Assigned task:
What is needed is an exact copy of the lines in the entries below from the one holding "Brazil, France, The Netherlands, 2024, 107'" through the one holding "Another issue that", pictures excluded.

Data to process Start Marker

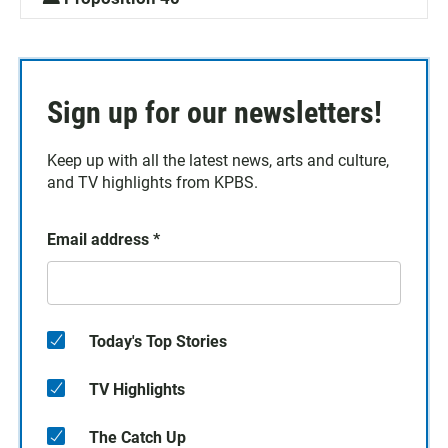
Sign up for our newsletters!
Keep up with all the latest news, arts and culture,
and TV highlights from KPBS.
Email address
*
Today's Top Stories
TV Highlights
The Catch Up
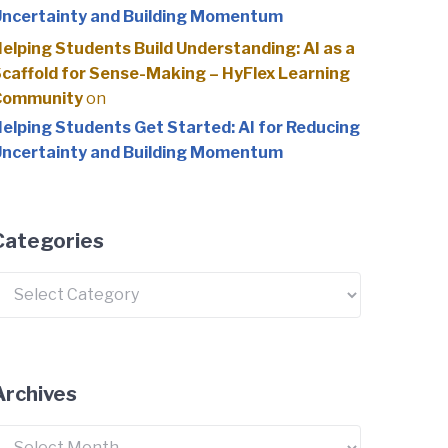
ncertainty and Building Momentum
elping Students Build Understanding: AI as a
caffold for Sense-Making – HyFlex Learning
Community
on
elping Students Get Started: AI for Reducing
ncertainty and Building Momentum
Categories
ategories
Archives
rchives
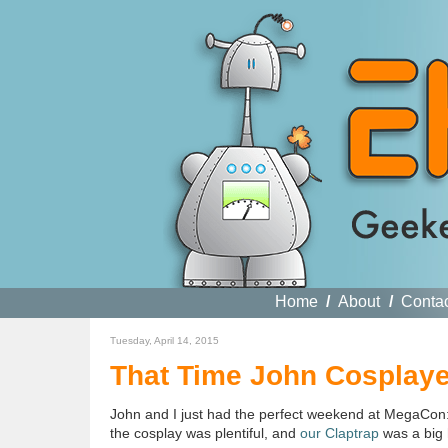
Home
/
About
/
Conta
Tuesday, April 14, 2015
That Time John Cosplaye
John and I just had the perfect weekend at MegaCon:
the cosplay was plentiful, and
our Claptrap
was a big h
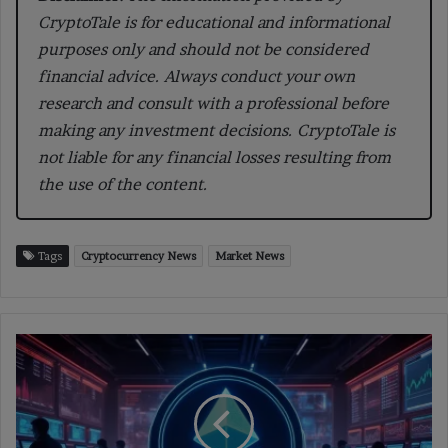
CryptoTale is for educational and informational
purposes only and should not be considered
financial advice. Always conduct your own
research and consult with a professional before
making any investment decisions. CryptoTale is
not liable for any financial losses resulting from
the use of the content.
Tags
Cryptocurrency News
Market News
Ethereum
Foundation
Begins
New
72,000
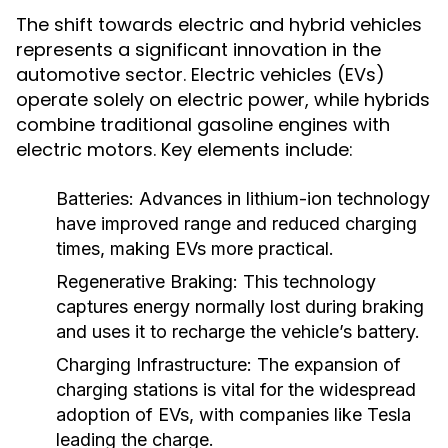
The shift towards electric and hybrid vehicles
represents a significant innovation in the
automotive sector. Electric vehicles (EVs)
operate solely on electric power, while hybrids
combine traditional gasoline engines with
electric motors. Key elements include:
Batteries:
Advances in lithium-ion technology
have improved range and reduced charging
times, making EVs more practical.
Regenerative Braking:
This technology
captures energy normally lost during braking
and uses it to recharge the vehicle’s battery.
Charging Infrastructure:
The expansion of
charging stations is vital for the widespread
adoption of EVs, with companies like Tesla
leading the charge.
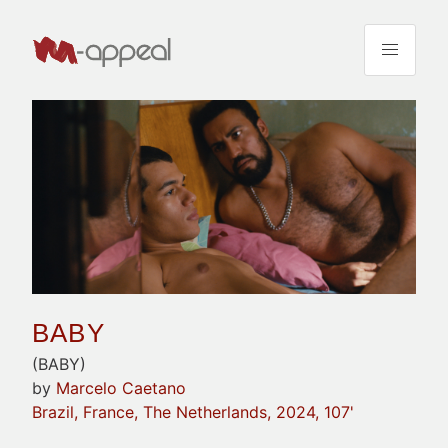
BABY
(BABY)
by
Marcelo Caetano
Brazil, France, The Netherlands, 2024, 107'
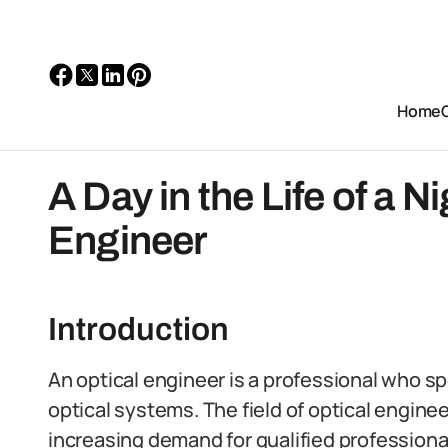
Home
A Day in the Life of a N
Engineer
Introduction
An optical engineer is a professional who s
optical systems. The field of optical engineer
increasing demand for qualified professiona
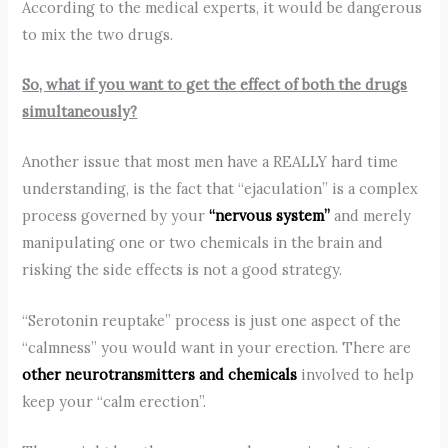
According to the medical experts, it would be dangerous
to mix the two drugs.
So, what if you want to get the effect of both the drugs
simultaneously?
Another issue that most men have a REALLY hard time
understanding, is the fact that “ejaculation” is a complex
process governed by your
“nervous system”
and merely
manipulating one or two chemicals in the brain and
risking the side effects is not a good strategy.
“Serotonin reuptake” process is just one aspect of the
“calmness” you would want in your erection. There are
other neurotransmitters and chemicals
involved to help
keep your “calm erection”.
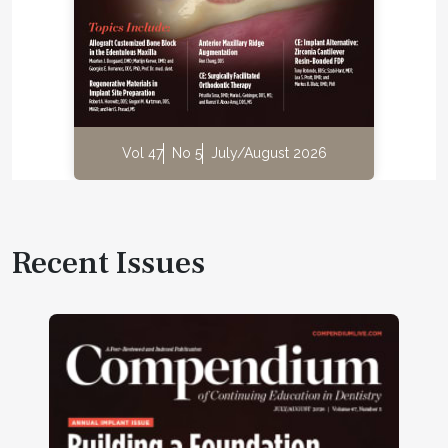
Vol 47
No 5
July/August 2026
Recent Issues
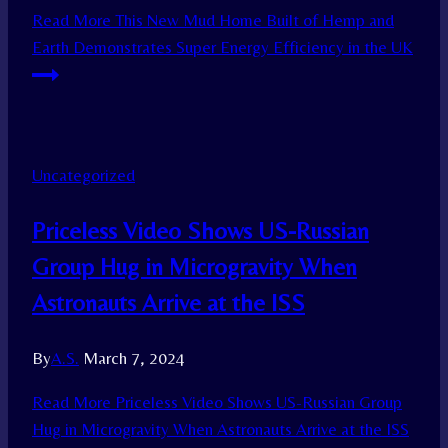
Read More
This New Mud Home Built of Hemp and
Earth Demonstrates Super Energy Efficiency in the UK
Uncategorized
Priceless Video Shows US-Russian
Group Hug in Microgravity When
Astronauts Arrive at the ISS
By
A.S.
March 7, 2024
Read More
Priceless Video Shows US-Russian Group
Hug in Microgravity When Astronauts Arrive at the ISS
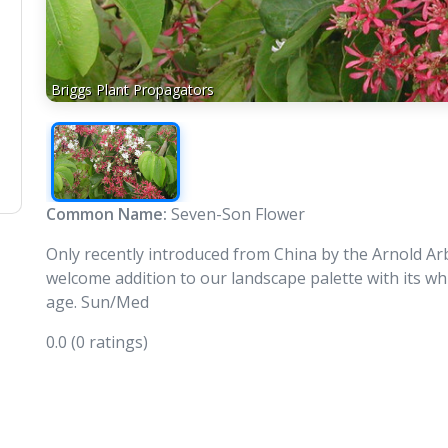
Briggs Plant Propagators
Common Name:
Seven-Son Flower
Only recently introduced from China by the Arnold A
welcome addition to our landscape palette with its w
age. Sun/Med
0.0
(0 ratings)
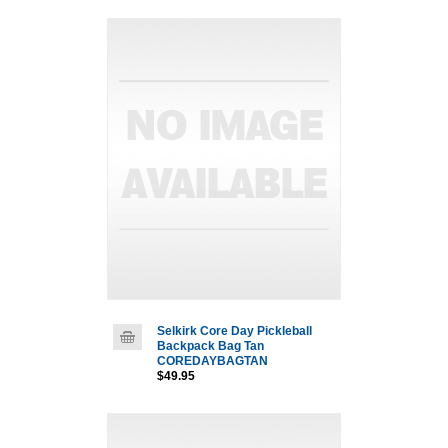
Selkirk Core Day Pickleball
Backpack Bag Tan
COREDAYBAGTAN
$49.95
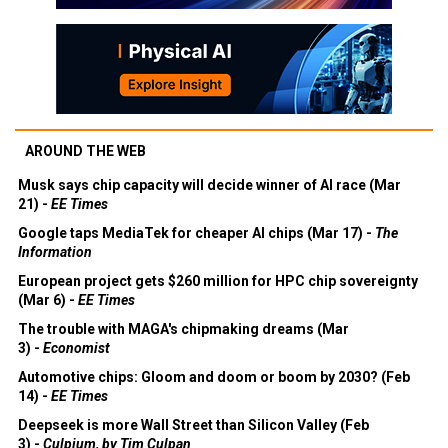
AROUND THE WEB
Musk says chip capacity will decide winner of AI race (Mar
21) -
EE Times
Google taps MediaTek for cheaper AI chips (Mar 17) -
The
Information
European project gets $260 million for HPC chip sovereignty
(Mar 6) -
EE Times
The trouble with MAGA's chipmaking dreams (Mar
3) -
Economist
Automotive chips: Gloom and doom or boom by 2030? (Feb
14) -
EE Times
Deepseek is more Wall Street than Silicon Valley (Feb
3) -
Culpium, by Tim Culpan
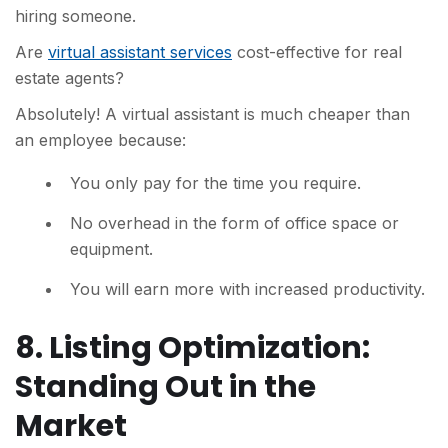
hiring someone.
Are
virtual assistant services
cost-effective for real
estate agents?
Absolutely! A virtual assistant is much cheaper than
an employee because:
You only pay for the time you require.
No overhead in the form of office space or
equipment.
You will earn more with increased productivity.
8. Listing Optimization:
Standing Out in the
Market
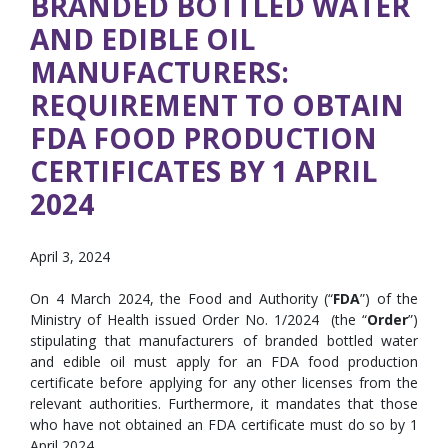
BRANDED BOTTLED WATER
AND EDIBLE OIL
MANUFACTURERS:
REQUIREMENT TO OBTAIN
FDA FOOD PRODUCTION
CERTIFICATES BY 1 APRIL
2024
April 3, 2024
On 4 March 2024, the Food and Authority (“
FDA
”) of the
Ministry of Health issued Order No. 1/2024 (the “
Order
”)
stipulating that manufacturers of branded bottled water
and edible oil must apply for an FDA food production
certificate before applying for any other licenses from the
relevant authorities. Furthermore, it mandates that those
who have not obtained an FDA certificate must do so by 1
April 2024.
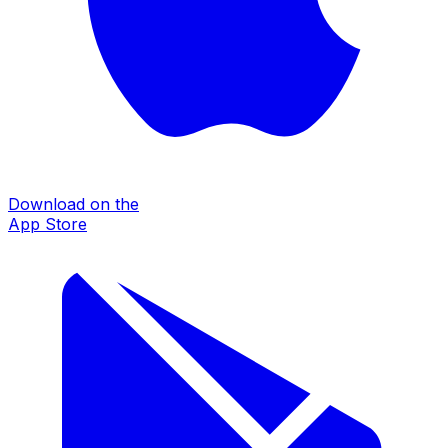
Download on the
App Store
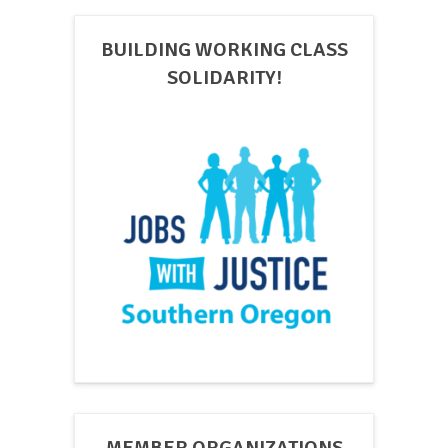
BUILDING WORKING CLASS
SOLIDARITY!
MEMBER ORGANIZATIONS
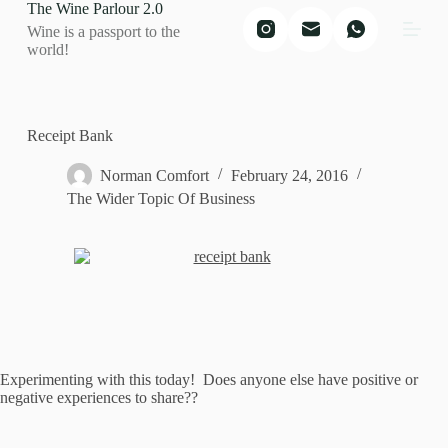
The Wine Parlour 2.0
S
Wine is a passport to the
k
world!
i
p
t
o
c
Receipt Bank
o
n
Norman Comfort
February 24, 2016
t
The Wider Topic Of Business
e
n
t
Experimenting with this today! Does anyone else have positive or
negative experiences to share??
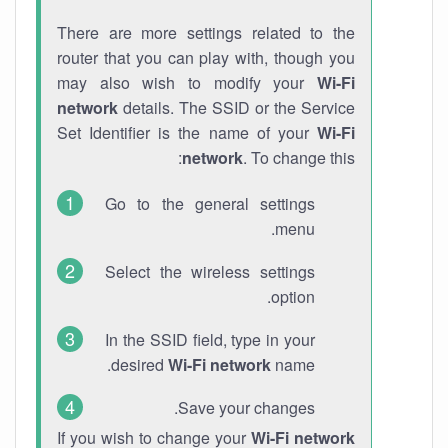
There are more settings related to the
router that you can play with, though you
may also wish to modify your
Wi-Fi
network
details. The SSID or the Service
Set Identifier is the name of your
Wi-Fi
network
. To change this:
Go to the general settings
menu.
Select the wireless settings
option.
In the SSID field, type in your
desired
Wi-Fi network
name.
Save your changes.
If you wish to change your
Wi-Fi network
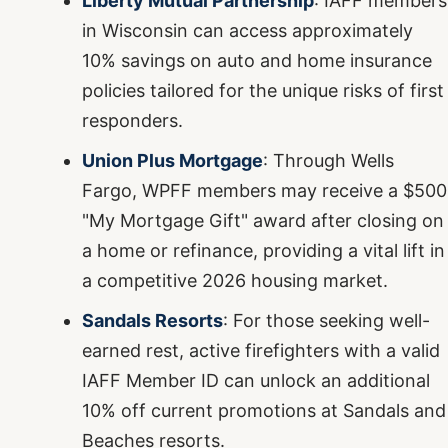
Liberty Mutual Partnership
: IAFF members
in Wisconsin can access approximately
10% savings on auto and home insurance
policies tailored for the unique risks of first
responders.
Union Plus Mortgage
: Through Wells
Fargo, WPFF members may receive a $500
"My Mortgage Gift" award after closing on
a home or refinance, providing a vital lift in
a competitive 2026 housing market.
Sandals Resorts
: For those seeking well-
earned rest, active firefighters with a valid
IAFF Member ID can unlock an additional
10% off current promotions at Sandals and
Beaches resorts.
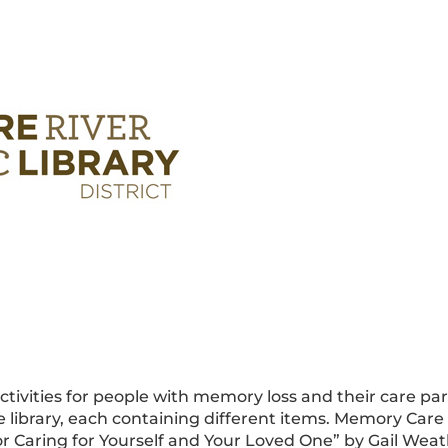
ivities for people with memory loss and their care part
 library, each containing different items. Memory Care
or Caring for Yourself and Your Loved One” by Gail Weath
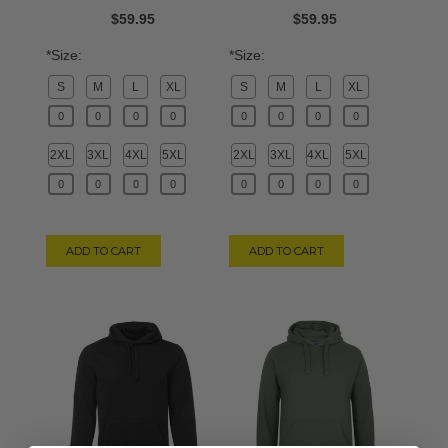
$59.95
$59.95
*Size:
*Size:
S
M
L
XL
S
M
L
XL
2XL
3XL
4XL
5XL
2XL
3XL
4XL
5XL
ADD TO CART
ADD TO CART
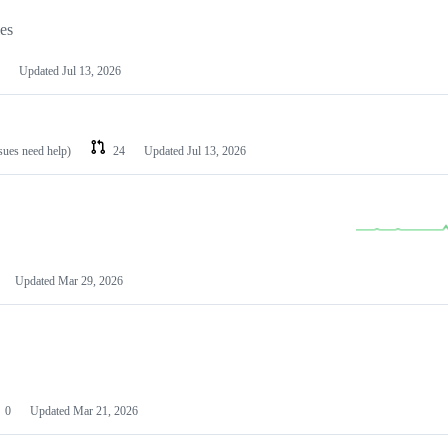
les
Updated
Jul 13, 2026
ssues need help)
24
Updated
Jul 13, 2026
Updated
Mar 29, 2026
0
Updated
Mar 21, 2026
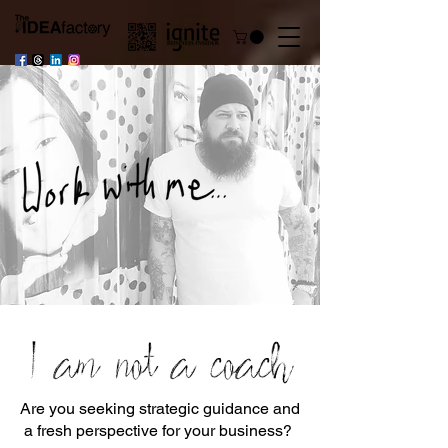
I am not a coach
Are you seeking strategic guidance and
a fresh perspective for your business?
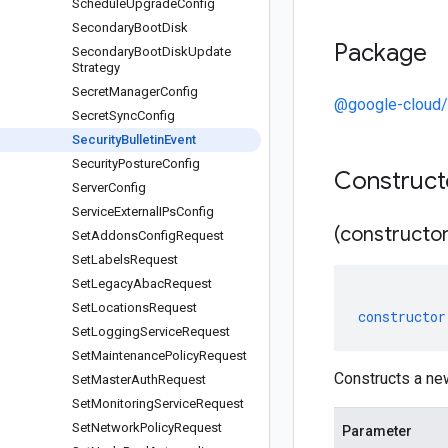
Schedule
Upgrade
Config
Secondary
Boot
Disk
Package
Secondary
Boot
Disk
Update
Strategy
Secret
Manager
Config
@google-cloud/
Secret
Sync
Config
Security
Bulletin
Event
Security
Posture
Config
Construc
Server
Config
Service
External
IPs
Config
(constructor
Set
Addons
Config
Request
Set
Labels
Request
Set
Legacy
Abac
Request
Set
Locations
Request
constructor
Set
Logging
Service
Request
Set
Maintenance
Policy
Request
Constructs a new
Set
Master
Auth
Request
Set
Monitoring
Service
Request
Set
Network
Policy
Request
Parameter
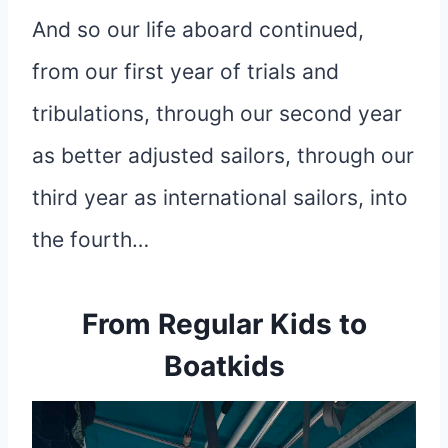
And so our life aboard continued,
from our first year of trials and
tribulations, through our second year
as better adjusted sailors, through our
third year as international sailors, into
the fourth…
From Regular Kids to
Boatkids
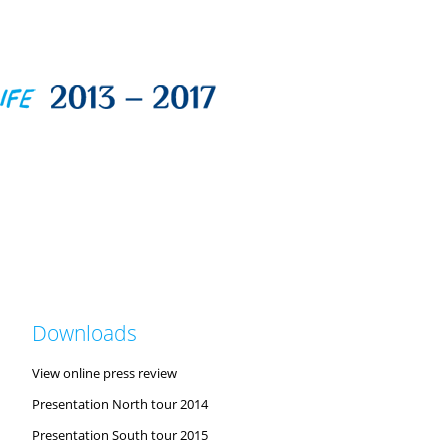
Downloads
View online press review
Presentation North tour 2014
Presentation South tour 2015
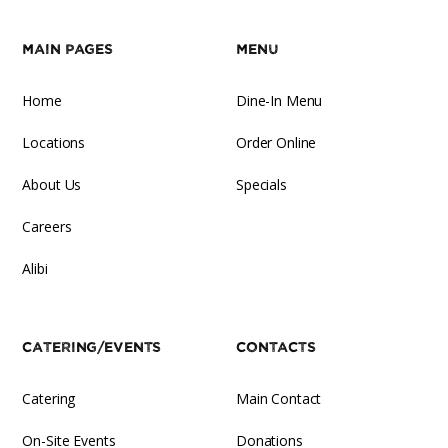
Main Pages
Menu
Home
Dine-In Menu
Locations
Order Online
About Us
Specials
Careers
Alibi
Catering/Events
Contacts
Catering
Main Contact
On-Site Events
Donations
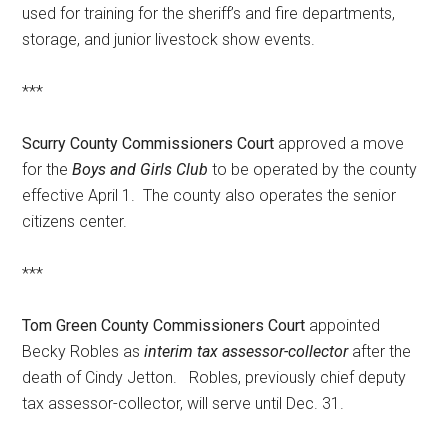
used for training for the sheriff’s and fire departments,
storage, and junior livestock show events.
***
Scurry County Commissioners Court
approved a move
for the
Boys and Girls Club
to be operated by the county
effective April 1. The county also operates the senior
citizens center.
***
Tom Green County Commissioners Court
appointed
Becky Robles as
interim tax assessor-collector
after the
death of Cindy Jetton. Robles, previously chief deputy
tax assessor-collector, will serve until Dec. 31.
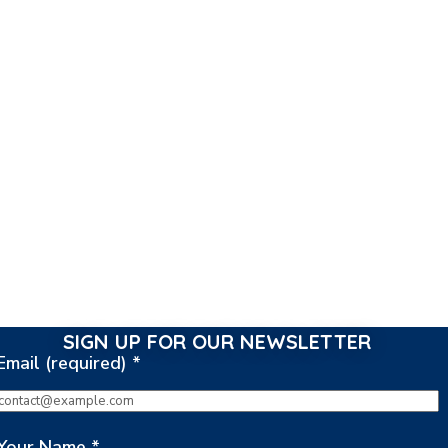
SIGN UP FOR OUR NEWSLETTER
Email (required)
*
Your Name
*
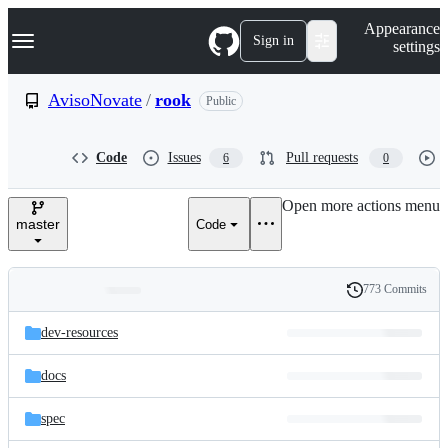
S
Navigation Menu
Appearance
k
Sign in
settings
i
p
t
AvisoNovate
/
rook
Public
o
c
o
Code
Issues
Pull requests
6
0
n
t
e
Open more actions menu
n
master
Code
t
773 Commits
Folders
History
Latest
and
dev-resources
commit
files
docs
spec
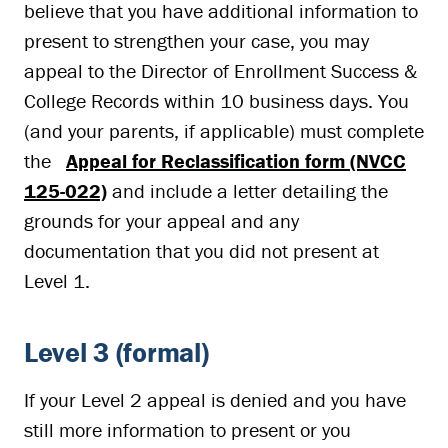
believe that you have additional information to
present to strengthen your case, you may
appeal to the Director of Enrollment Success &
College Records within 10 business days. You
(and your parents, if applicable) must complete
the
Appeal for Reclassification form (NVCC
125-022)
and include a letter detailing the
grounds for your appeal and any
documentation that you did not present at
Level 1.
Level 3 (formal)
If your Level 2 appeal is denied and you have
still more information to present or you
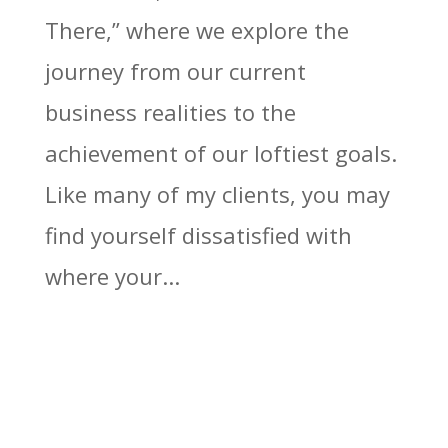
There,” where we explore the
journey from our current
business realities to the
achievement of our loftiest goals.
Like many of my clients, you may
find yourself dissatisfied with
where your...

Data to process End Marker

Exercise output:
Brazil, France, The Netherlands, 2024, 107'
Home
A Day in the Life of a N
Engineer
Introduction
An optical engineer is a professional who s
optical systems. The field of optical engineer
increasing demand for qualified professiona
According to the medical experts, it would be dangerous
to mix the two drugs.
So, what if you want to get the effect of both the drugs
simultaneously?
Another issue that most men have a REALLY hard time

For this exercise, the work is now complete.